Concetti Chiave
Proposing the M3AV dataset for multimodal academic content recognition and understanding tasks.
Sintesi
The M3AV dataset is introduced as a novel resource for evaluating AI models in recognizing and understanding academic lectures. It covers various fields like computer science, mathematics, and biomedical science. The dataset includes annotated speech transcriptions, slide texts, and additional papers to facilitate research in multimodal content analysis. Various benchmark tasks are proposed to evaluate models' performance in contextual speech recognition, speech synthesis, slide generation, and script generation.
Introduction
- Open-source academic video recordings are popular for sharing knowledge online.
- Lack of high-quality human annotations hinders multimodal content recognition datasets.
- The M3AV dataset aims to address this gap with annotated videos from diverse academic fields.
Data Extraction
- "M3AV serves as a benchmark to evaluate the ability to perform multimodal perception and academic knowledge comprehension."
- "Evaluations demonstrate that the diversity of M3AV makes it a challenging dataset."
Related Work
- Existing datasets focus on either recognizing multimodal content or understanding academic knowledge.
- M3AV combines both aspects by providing high-quality annotations for spoken and written words.
Data Creation Pipeline
- Videos collected from YouTube are annotated with speech transcriptions using expert ASR systems.
- Slide text is extracted using OCR techniques followed by manual corrections for complex content.
Benchmarks and Experiments
ASR and CASR Task
- Benchmark systems like AED and RNN-T are used for ASR tasks.
- TCPGen with GNN tree encodings improves rare word recognition in CASR tasks.
Spontaneous TTS Task
- MQTTS model outperforms Bark and SpeechT5 in generating natural conversational speech.
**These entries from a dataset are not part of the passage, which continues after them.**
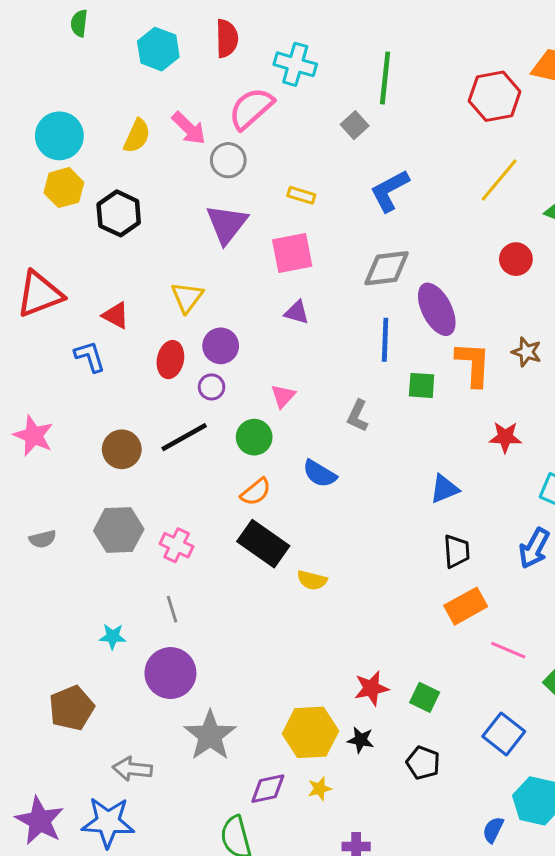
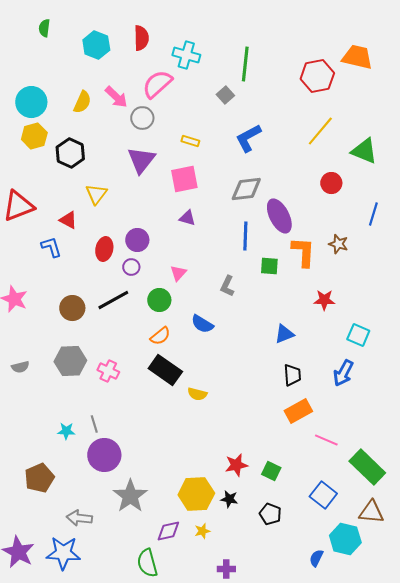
yellow triangle: (187, 297) -> (96, 194), moved
gray line: (172, 609) -> (94, 424), moved

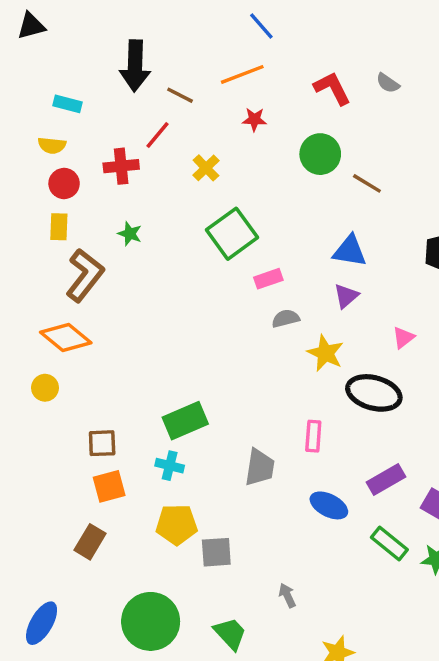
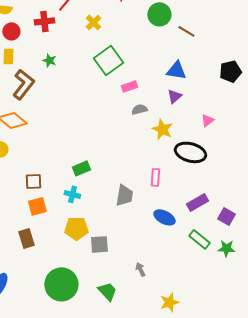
green rectangle: (185, 421) -> (81, 168), size x0.7
brown rectangle: (90, 542) -> (26, 238), turned -48

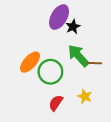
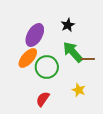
purple ellipse: (59, 17) -> (35, 35), moved
red semicircle: (56, 103) -> (43, 99), moved

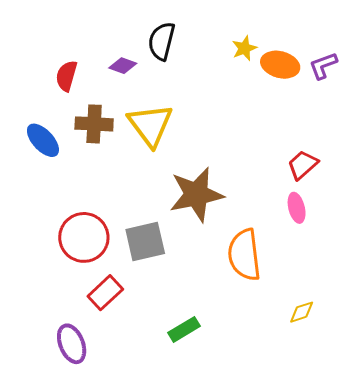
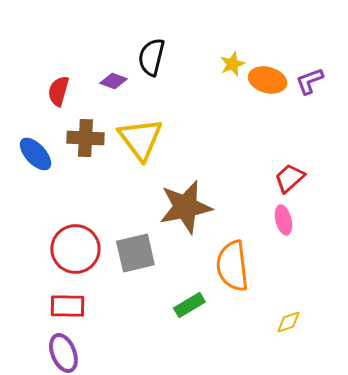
red rectangle: (105, 293) -> (67, 306), moved, turned 44
green rectangle: (184, 329) -> (189, 305), moved

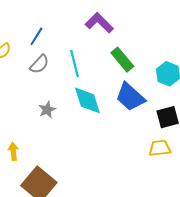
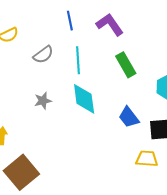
blue line: (36, 36) -> (70, 21), moved, turned -54
blue trapezoid: (130, 97) -> (129, 117), moved, size x0.7

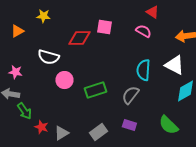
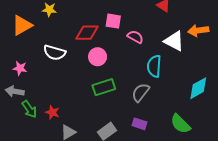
orange triangle: (17, 31) -> (22, 25), size x1.5
pink semicircle: (143, 31) -> (135, 37), moved
white triangle: (174, 65) -> (174, 41), moved
pink circle: (64, 80) -> (98, 57), moved
red star: (41, 127) -> (52, 112), moved

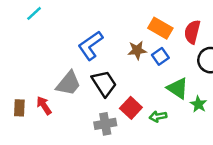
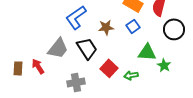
brown star: (137, 50) -> (106, 27), moved
green triangle: (178, 88) -> (147, 52), turned -30
gray cross: (105, 124) -> (76, 82), moved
Slide and Script Generation Task
- LLaMA-2 + OCR performs well in generating scripts from slides.
- GPT-4V excels in both slide-to-script and script-to-slide generation tasks.
Conclusion & Limitations
The M3AV dataset offers valuable resources for AI research in multimodal content analysis. However, limitations exist regarding biases, domain coverage, visual information extraction, and external knowledge integration.
Statistiche
"M3AV serves as a benchmark to evaluate the ability to perform multimodal perception and academic knowledge comprehension."
"Evaluations demonstrate that the diversity of M3AV makes it a challenging dataset."